-------- DATA EXTRACTS --------

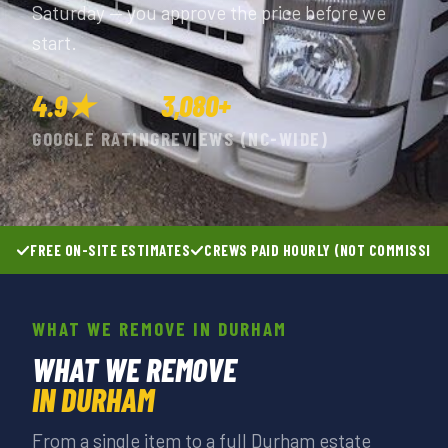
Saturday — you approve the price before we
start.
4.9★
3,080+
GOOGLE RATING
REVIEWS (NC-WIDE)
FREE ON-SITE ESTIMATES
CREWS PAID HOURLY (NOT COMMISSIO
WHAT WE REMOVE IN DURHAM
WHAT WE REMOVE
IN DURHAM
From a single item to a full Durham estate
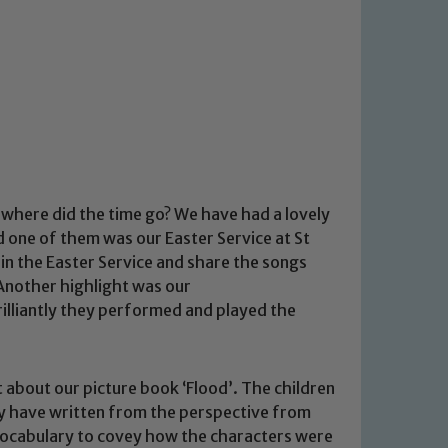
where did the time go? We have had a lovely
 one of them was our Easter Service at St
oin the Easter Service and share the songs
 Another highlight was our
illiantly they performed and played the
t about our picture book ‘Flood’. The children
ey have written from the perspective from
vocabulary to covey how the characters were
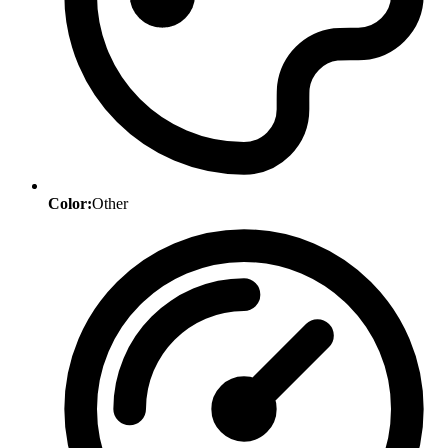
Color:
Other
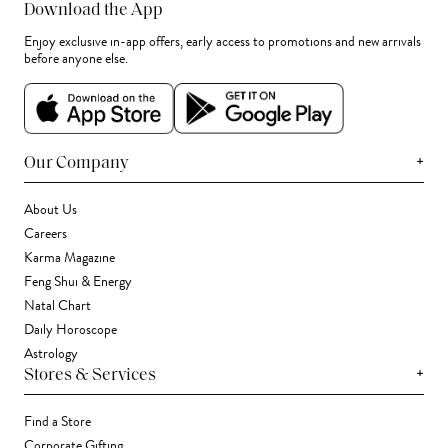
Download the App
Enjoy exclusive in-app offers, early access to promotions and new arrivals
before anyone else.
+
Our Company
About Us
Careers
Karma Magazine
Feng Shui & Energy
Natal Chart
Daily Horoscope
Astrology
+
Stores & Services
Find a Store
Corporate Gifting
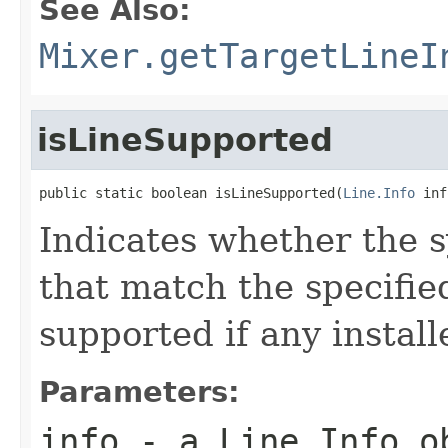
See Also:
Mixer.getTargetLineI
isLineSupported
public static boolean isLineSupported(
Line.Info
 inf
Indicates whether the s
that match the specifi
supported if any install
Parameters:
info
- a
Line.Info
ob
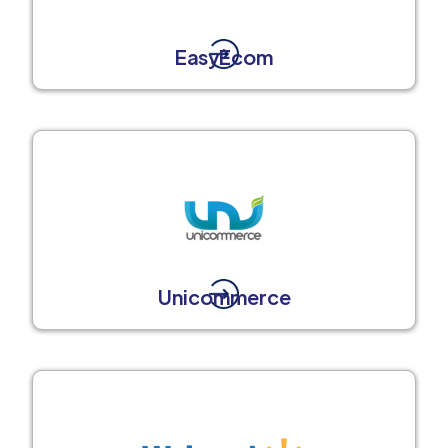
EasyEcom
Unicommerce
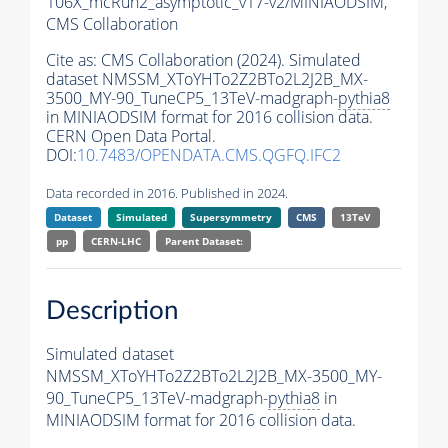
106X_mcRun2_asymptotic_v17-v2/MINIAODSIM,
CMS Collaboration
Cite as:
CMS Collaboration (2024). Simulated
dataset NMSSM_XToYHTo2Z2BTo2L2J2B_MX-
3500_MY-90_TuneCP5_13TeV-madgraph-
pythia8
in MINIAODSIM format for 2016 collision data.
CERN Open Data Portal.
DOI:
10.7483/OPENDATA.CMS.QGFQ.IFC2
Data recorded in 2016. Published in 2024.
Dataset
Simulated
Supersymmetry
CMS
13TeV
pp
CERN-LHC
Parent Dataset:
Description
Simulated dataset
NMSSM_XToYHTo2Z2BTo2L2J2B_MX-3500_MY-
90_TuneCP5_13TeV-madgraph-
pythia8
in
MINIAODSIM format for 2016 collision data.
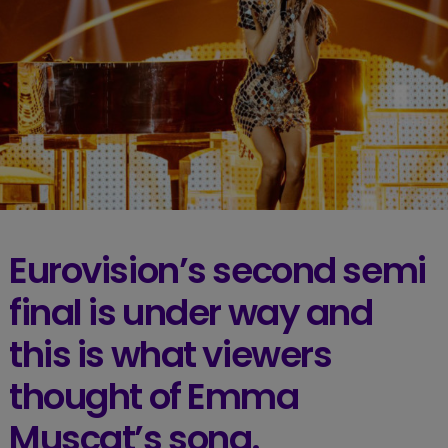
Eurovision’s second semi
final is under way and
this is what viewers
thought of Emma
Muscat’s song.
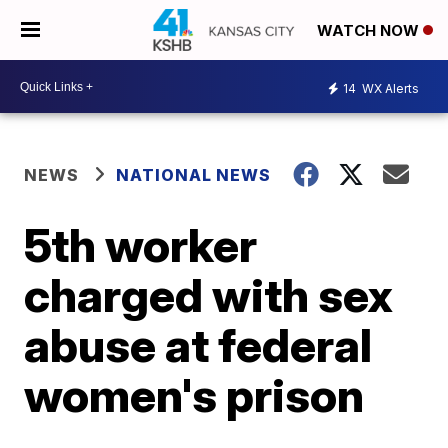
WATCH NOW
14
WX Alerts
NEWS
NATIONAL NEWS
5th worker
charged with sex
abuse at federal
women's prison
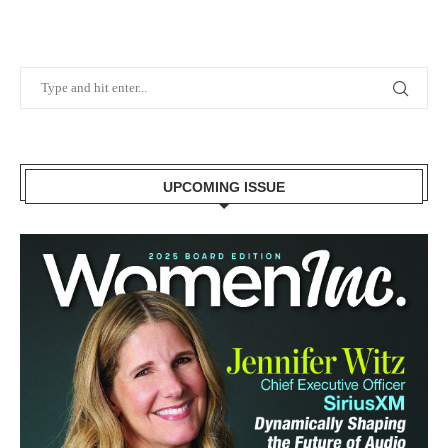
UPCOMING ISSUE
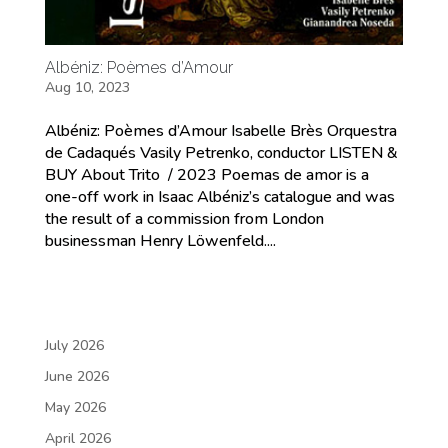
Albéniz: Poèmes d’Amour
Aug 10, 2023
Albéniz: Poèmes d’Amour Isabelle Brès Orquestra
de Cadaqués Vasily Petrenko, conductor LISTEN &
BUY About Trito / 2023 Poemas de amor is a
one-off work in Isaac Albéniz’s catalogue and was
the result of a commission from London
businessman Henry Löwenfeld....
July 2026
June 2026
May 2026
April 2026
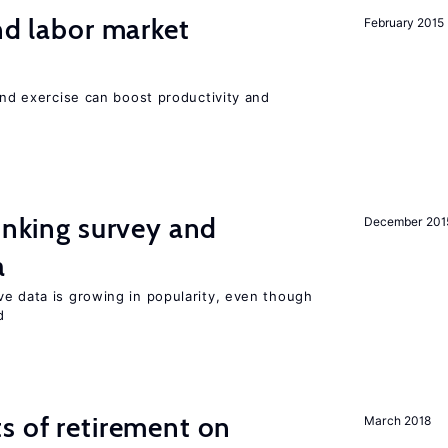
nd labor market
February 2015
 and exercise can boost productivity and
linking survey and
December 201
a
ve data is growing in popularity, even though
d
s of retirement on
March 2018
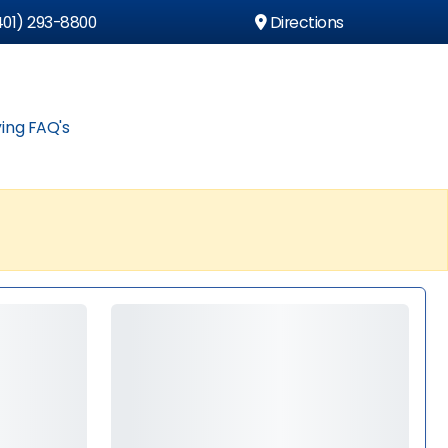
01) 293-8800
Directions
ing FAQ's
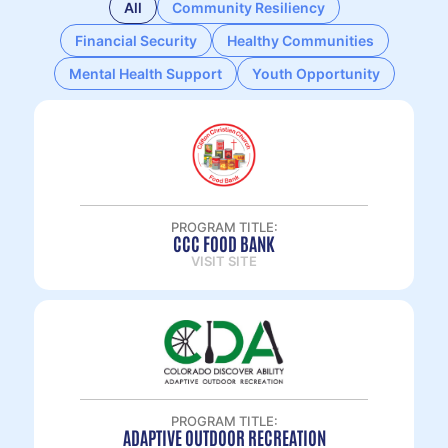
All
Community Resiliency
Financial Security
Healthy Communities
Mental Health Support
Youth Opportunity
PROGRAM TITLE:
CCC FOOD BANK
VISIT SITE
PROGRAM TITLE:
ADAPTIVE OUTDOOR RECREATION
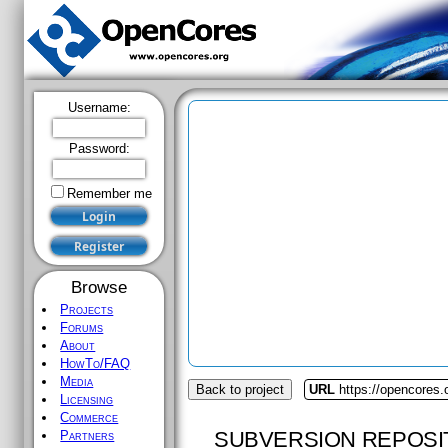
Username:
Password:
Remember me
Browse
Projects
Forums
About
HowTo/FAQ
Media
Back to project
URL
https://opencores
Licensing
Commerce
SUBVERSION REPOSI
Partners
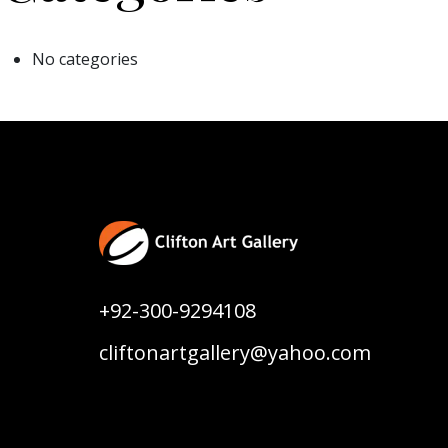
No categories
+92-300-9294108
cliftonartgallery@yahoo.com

--------

ABOUT THIS TASK
Retype all entries exactly as they appear, dropping the images.

REPLY TO THE TASK
Saturday — you approve the price before we
start.
4.9★
3,080+
GOOGLE RATING
REVIEWS (NC-WIDE)
FREE ON-SITE ESTIMATES
CREWS PAID HOURLY (NOT COMMISSIO
WHAT WE REMOVE IN DURHAM
WHAT WE REMOVE
IN DURHAM
From a single item to a full Durham estate
where did the time go? We have had a lovely
 one of them was our Easter Service at St
oin the Easter Service and share the songs
 Another highlight was our
illiantly they performed and played the
t about our picture book ‘Flood’. The children
ey have written from the perspective from
vocabulary to covey how the characters were
Color:
Other
Download the App
Enjoy exclusive in-app offers, early access to promotions and new arrivals
before anyone else.
+
Our Company
About Us
Careers
Karma Magazine
Feng Shui & Energy
Natal Chart
Daily Horoscope
Astrology
+
Stores & Services
Find a Store
Corporate Gifting
See Also:
Mixer.getTargetLineI
isLineSupported
public static boolean isLineSupported(
Line.Info
 inf
Indicates whether the s
that match the specifi
supported if any install
Parameters:
info
- a
Line.Info
ob
EasyEcom
Unicommerce
106X_mcRun2_asymptotic_v17-v2/MINIAODSIM,
CMS Collaboration
Cite as:
CMS Collaboration (2024). Simulated
dataset NMSSM_XToYHTo2Z2BTo2L2J2B_MX-
3500_MY-90_TuneCP5_13TeV-madgraph-
pythia8
in MINIAODSIM format for 2016 collision data.
CERN Open Data Portal.
DOI:
10.7483/OPENDATA.CMS.QGFQ.IFC2
Data recorded in 2016. Published in 2024.
Dataset
Simulated
Supersymmetry
CMS
13TeV
pp
CERN-LHC
Parent Dataset:
Description
Simulated dataset
NMSSM_XToYHTo2Z2BTo2L2J2B_MX-3500_MY-
90_TuneCP5_13TeV-madgraph-
pythia8
in
MINIAODSIM format for 2016 collision data.
Eurovision’s second semi
final is under way and
this is what viewers
thought of Emma
Muscat’s song.
WATCH NOW
14
WX Alerts
NEWS
NATIONAL NEWS
5th worker
charged with sex
abuse at federal
women's prison
UPCOMING ISSUE
Albéniz: Poèmes d’Amour
Aug 10, 2023
Albéniz: Poèmes d’Amour Isabelle Brès Orquestra
de Cadaqués Vasily Petrenko, conductor LISTEN &
BUY About Trito / 2023 Poemas de amor is a
one-off work in Isaac Albéniz’s catalogue and was
the result of a commission from London
businessman Henry Löwenfeld....
July 2026
June 2026
May 2026
April 2026
nd labor market
February 2015
 and exercise can boost productivity and
linking survey and
December 201
a
ve data is growing in popularity, even though
d
s of retirement on
March 2018
01) 293-8800
Directions
ing FAQ's
All
Community Resiliency
Financial Security
Healthy Communities
Mental Health Support
Youth Opportunity
PROGRAM TITLE:
CCC FOOD BANK
VISIT SITE
PROGRAM TITLE:
ADAPTIVE OUTDOOR RECREATION
Username:
Password:
Remember me
Browse
Projects
Forums
About
HowTo/FAQ
Media
Back to project
URL
https://opencores
Licensing
Commerce
SUBVERSION REPOSI
Partners
No categories
+92-300-9294108
cliftonartgallery@yahoo.com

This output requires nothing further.